Dünyanın her yerinden protesto haberleri alıyoruz. Şili’de de geçtiğimiz sene birçok protesto yaşandı. Genel olarak protestolar da mega kentlerde gerçekleşiyor. Mekansal çevre ve sosyal çevre konusuna miras kavramından yaklaşırsak, nelerden bahsedebiliriz?

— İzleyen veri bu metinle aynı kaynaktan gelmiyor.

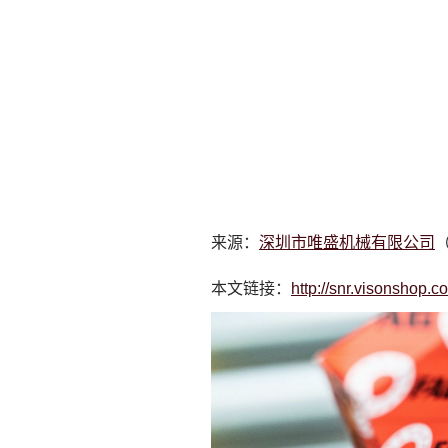
来源：
深圳市唯盛机械有限公司
（
本文链接：
http://snr.visonshop.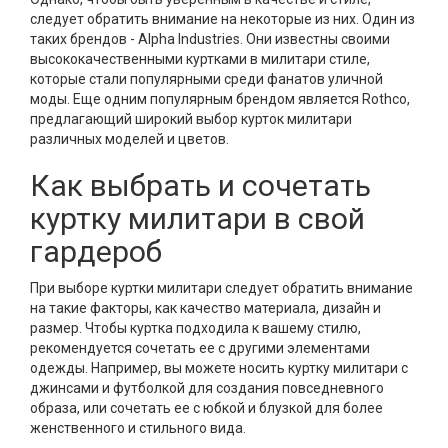
следует обратить внимание на некоторые из них. Один из
таких брендов - Alpha Industries. Они известны своими
высококачественными куртками в милитари стиле,
которые стали популярными среди фанатов уличной
моды. Еще одним популярным брендом является Rothco,
предлагающий широкий выбор курток милитари
различных моделей и цветов.
Как выбрать и сочетать
куртку милитари в свой
гардероб
При выборе куртки милитари следует обратить внимание
на такие факторы, как качество материала, дизайн и
размер. Чтобы куртка подходила к вашему стилю,
рекомендуется сочетать ее с другими элементами
одежды. Например, вы можете носить куртку милитари с
джинсами и футболкой для создания повседневного
образа, или сочетать ее с юбкой и блузкой для более
женственного и стильного вида.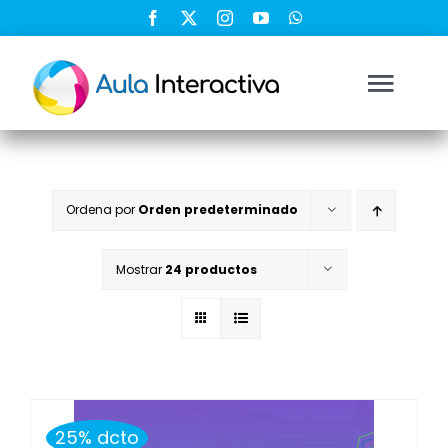
Saltar
al
contenido
Togg
Navi
Ingresar
Ordena por
Orden predeterminado
Registrarse
Mostrar
24 productos
Nosotros
Soluciones
Cursos
25% dcto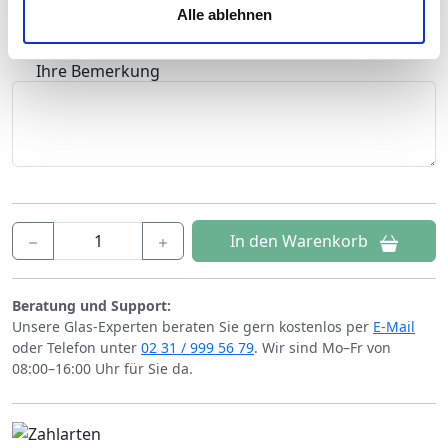
Alle ablehnen
hochglanz poliert
Ihre Einwilligung können Sie jederzeit mit Wirkung für die
Zukunft widerrufen. Am einfachsten ist es, wenn Sie dazu
Ihre Bemerkung
unter "Cookies" Ihre getroffene Auswahl anpassen. Durch
den Widerruf der Einwilligung wird die vorherige
Verarbeitung nicht berührt.
Impressum
|
Datenschutz
In den Warenkorb
Beratung und Support:
Unsere Glas-Experten beraten Sie gern kostenlos per
E-Mail
oder Telefon unter
02 31 / 999 56 79
. Wir sind Mo–Fr von
08:00–16:00 Uhr für Sie da.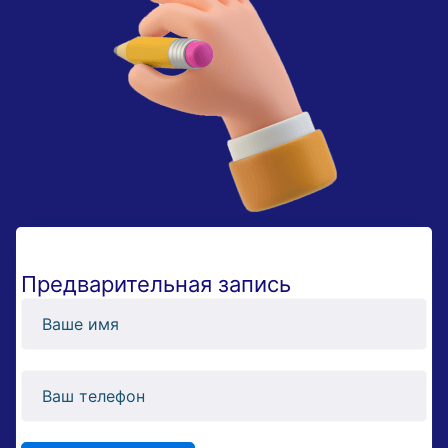
Предварительная запись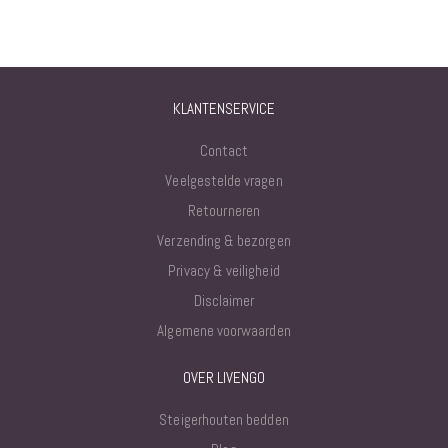
KLANTENSERVICE
Contact
Veelgestelde vragen
Retourneren
Verzending & bezorgen
Privacy & veiligheid
Disclaimer
Algemene voorwaarden
OVER LIVENGO
Steigerhouten bedden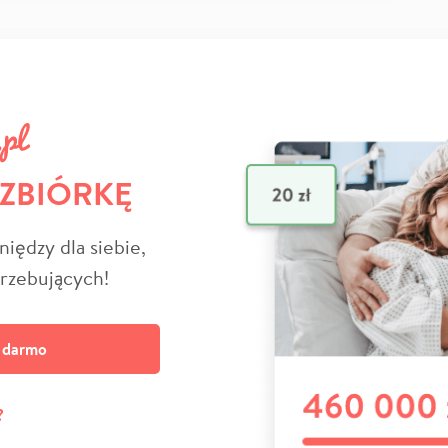
 ZBIÓRKĘ
niędzy dla siebie,
trzebujących!
a darmo
?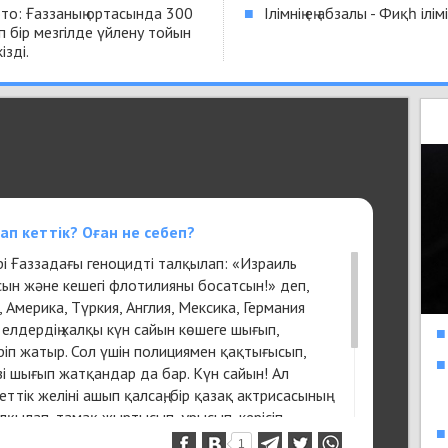
то: Ғаззаның ортасында 300
■
Ілімнің ең абзалы - Фиқһ ілімі
п бір мезгілде үйлену тойын
ізді.
дап кеттік? Оған не себеп?
рі Ғаззадағы геноцидті талқылап: «Израиль
ын және кешегі флотилияны босатсын!» деп,
 Америка, Түркия, Англия, Мексика, Германия
 елдердің халқы күн сайын көшеге шығып,
■
ріп жатыр. Сол үшін полициямен қақтығысып,
■
зі шығып жатқандар да бар. Күн сайын! Ал
ттік желіні ашып қалсаң, бір қазақ актрисасының
қылап, тамақ жыртысып, ұрысып, керісіп
■
 көресің. Қыз-келіншектер жағы күйеуін жер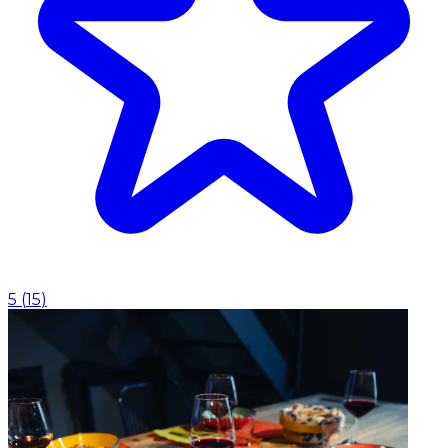
5
(
15
)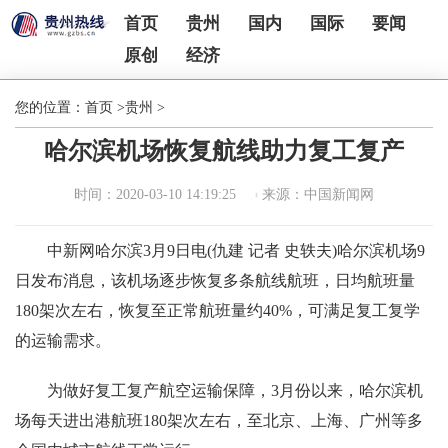
首页
贵州
国内
国际
要闻
原创
经济
您的位置：
首页
>
贵州
>
哈尔滨机场恢复航线助力复工复产
时间：2020-03-10 14:19:25
来源：中国新闻网
中新网哈尔滨3月9日电(仇建 记者 史轶夫)哈尔滨机场9
日发布消息，该机场逐步恢复多条航线航班，日均航班量
180架次左右，恢复至正常航班量约40%，可满足复工复学
的运输需求。
为做好复工复产航空运输保障，3月份以来，哈尔滨机
场每天进出港航班180架次左右，至北京、上海、广州等多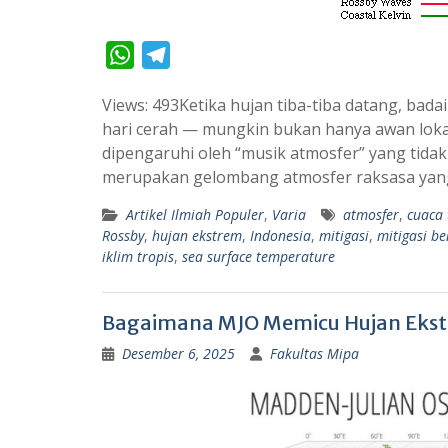
W
T
h
e
Views: 493Ketika hujan tiba-tiba datang, bada
a
l
hari cerah — mungkin bukan hanya awan lokal 
t
e
dipengaruhi oleh “musik atmosfer” yang tida
s
g
merupakan gelombang atmosfer raksasa ya
A
r
Artikel Ilmiah Populer
,
Varia
atmosfer
,
cuaca 
p
a
Rossby
,
hujan ekstrem
,
Indonesia
,
mitigasi
,
mitigasi b
p
m
iklim tropis
,
sea surface temperature
Bagaimana MJO Memicu Hujan Ekstr
Desember 6, 2025
Fakultas Mipa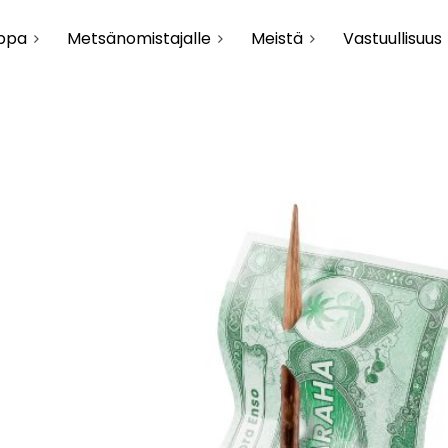
uppa
Metsänomistajalle
Meistä
Vastuullisuus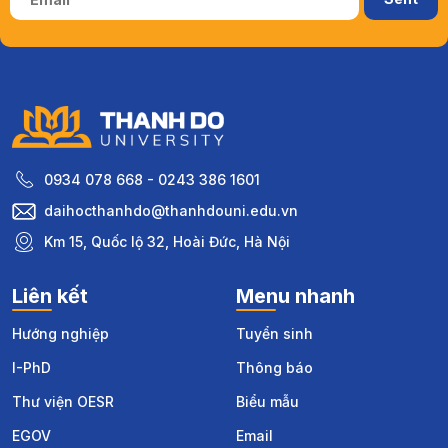
0934 078 668 - 0243 386 1601
daihocthanhdo@thanhdouni.edu.vn
Km 15, Quốc lộ 32, Hoài Đức, Hà Nội
Liên kết
Menu nhanh
Hướng nghiệp
Tuyển sinh
I-PhD
Thông báo
Thư viện OESR
Biểu mẫu
EGOV
Email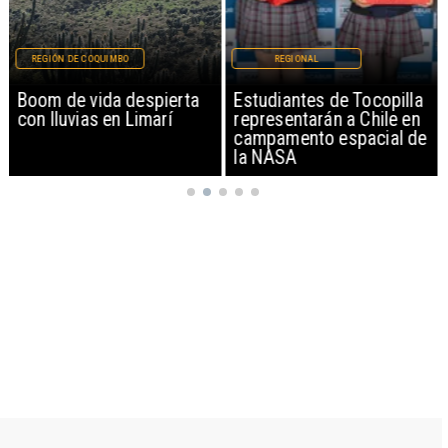
REGIÓN DE COQUIMBO
REGIONAL
Boom de vida despierta
Estudiantes de Tocopilla
con lluvias en Limarí
representarán a Chile en
campamento espacial de
la NASA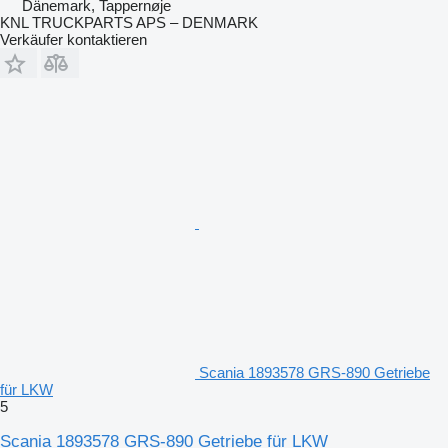
Dänemark, Tappernøje
KNL TRUCKPARTS APS – DENMARK
Verkäufer kontaktieren
Scania 1893578 GRS-890 Getriebe
für LKW
5
Scania 1893578 GRS-890 Getriebe für LKW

Dünyanın her yerindeki kamusal anıtlarda ve miras alanlarında gerçekleşen protestolarda, topluluğun kendi mirasıyla aralarındaki derin değişiklikler gözlemlenebiliyor. Bu sebeple, mirasın kültürel ve gerçek sembolünün değerini yeniden anlamlandırma sürecini başlatmak gerekli. Sosyal ve politik çevre, topluluğun mirasıyla olan ilişkisini kötü veya iyi bir şekilde etkileyebilir çünkü miras devleti oluşturan, mirasın kendisini koruyan ve bakımını yapan kurumlarla birlikte toplumun tekrar tanınmasını sağlayan bir araçtır. Şili’de anıt mirasların müdahaleleri bağlamında birçok karşıt görüşler ortaya çıktı, bazıları mirasın tamamen yok edilmesini söylerken, diğerleri müdahale edilmesi gerektiğini söyledi. Ancak yaşananlar gösterdi ki önemli olan mirasın bir kültür ve bir toplum için orada olması. Bu ortaklaşmadan, kültürel mirasın korunması için uygun önlemlerin alınması gerektiği ortaya çıkıyor. Bu durumda Şili’de kurumsal olgunlaşma süreci ve parlamentoda tartışılan yeni bir miras yasası önerisi var. Şili’de oluşturulmaya başlayan yeni anayasanın, ülkenin kültürel ve doğal mirası için önemli bir rol oynamasını umut ediyoruz.
Uzman gözünden bakarak sizin için iyi örnek diyebileceğiniz uygulamalar bulunuyor mu?
Şili’de şu an kültürel mirasa dair çok güzel bir çalışma yapılıyor: Chillán Miras Birliği (Unidad de Patrimonio de Chillán – UPA Chillán). Chillán kentinde belediye tarafından bu miras birimi on yıldan beri kentte yaşayanlar arasında bir miras bilinci oluşturmak için çalışıyor. Bu inisiyatif, kentin modern mimarisinin bir ürünü olan kültürel mirasına karşı bir saygı oluşturmayı başardı. 1939 yılındaki depremde neredeyse tamamı yıkılmış olan kent her yıl depremin yaşandığı tarihte, bu acılı zamanın anısına bir dizi etkinlik düzenleniyor. Böylece geleceğin şehrini ve topluluğunu oluşturan toplumsal ve kolektif bir bilinç hareketine dönüşmesi amaçlanıyor.
Şili’deki miras ve gelişimin birbirine geçmesinin bir başka önemli ve erdemli örneğini Şili’nin başkenti Santiago’nun Providencia ilçesini gösterebilirim. Kent donatılarının gelişimi ve zamana göre hayli sürdürülebilir bir dizi önlemle beraber kentsel alanının yenilenmesi kentin güncel kültürel mirasını da kapsayan bir şekilde destekleniyor. Dört ila altı kattan oluşan, içinde tarlası, bahçesi olan bu yeşil ilçe, kendine ait bir özellik olarak bir bahçe kent görünümünü devam ettiriyor. Buna karşılık Santiago’nun diğer ilçeleri, önemli bir sürdürülebilir ve dayanıklı bir kent yaratma fırsatını kaybederek en ufak bir gelişim şansını bile felç eden büyük sosyal çatışmalara sebep olan ve gökyüzünü özgür bırakan, mirasa saygılı bir gelişimi üretmeyi başaramadılar.